Max and I were thrown together on a project that the NZUA and the NZ Marine Transport Association regarded as being of critical importance – trying to stop the Ports of Auckland dumping toxic dredgings near the Noises group of Islands in the Hauraki Gulf.
The proposed dumping grounds were the very place where the Kingfish Go Wild project released over a thousand kingfish. Back when the dumping was proposed many fishing clubs and the NZ Recreational Fishing Council were nervous about the challenge that Max and I put up to the Ports of Auckland. We were told by many that we didn’t have a chance and many fishing groups stood back from our endeavours for fear of costs being awarded against us when – as they assumed – we lost the challenge.
Max and I were described as two little Davids – not that either of us were that small even back in those days – taking on the corporate Goliath. In order to fund that challenge two small family homes were on the line; if our wives had fully understood the risk at the time I am not sure if we could have continued our quest.
But where was the environment and conservation lobby of the day? Max was especially disappointed and disillusioned with the deafening silence coming from the greenies.
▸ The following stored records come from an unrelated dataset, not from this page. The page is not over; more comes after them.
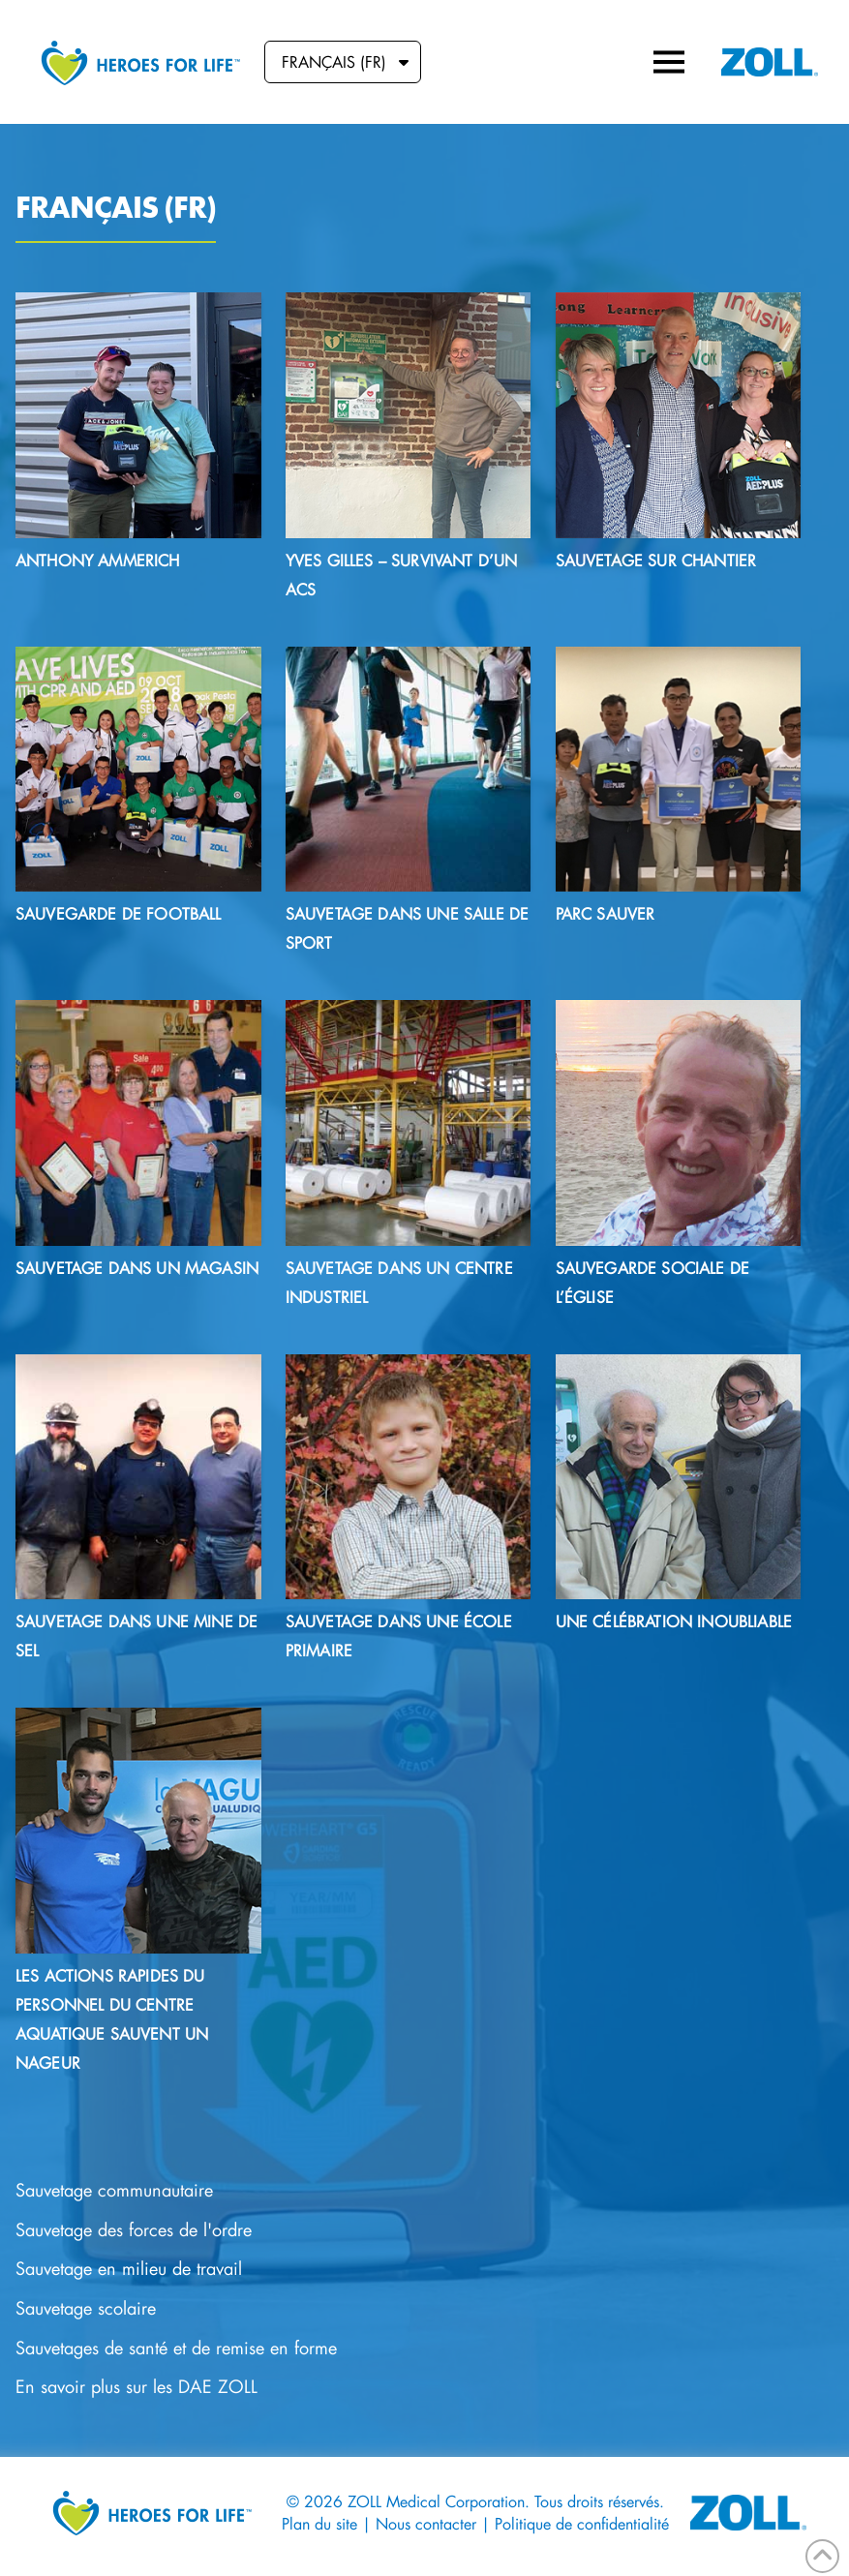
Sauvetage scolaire (85, 2308)
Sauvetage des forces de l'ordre (133, 2230)
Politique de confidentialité (582, 2523)
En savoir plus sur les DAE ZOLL (136, 2387)
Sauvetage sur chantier (656, 560)
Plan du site (319, 2523)
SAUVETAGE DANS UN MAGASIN (136, 1268)
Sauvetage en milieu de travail (128, 2269)
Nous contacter (426, 2523)
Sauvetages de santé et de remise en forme (176, 2348)
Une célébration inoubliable (674, 1621)
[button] (669, 62)
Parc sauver (605, 913)
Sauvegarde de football (118, 913)
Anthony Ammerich (97, 560)
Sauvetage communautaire (114, 2190)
When we arrived at the hearing the Port Company had every expert in town lined up against us. We relied on Max’s skills, our extensive local knowledge and anecdotal evidence from our supporters. We battled on for ten days but in the end our challenge failed. The judge acknowledged we had a strong case but not one backed by any science. He said there was a stronger case to suck it and see and he gave approval with the proviso that if the mound moved, no more dumping of dredge material would ever occur within the Hauraki Gulf.
When the Port Company went for costs the good judge agreed with us and ordered that the costs rest where they lay. Our homes were safe.
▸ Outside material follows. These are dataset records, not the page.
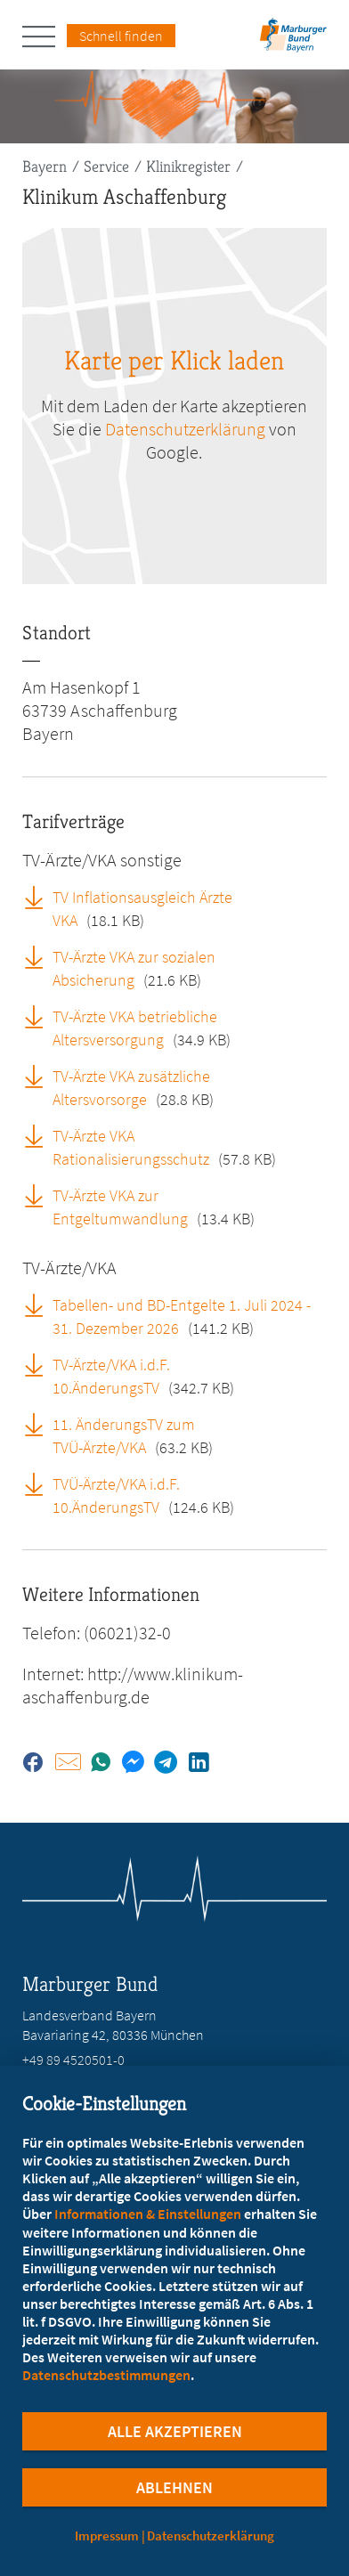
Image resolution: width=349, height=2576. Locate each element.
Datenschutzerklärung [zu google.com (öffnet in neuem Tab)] (185, 429)
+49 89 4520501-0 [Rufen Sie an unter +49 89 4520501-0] (73, 2059)
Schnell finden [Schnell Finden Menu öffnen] (121, 36)
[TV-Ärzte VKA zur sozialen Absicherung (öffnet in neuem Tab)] (40, 956)
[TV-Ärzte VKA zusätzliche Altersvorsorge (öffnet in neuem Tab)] (40, 1075)
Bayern (44, 166)
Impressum (107, 2535)
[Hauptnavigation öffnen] (44, 36)
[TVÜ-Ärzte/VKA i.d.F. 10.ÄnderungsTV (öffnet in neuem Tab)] (40, 1483)
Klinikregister (188, 166)
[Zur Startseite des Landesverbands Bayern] (291, 40)
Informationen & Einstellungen (147, 2214)
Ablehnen (174, 2487)
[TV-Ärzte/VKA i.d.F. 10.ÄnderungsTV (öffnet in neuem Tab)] (40, 1364)
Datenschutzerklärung (210, 2535)
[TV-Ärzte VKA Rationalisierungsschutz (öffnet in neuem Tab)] (40, 1135)
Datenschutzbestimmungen (106, 2375)
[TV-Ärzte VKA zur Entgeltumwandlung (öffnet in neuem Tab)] (40, 1195)
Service (106, 166)
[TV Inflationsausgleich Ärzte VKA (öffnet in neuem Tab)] (40, 896)
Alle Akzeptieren (175, 2431)
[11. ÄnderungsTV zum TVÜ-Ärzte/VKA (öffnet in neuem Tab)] (40, 1423)
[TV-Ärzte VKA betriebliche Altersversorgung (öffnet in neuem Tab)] (40, 1016)
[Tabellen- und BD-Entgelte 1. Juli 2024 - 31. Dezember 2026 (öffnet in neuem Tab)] (40, 1304)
We stated that the dredging mound would disperse from the site and it did just that. As of today, including Pine Harbour channel maintenance there has been no more approved dumping of dredged spoil in the Hauraki Gulf. While we lost the first battle, we won the war.
That was an important challenge for the recreational fishing and dive community – it demonstrated that the man in the street could act in a positive and productive way to protect what was important to both lifestyle and quality of life.
Max Hetherington was instrumental in giving me and other volunteers courage and confidence in regard to protecting the things that we thought important. The track record of the New Zealand Recreational Fishing Council since those days has been a good one, given the constraints placed on us in terms of money and resources. Many personal sacrifices have been made along the way to ensure that the recreational fishing opportunities enjoyed by hundreds of thousands of New Zealanders, and more particularly by our affiliated members, are better respected and acknowledged.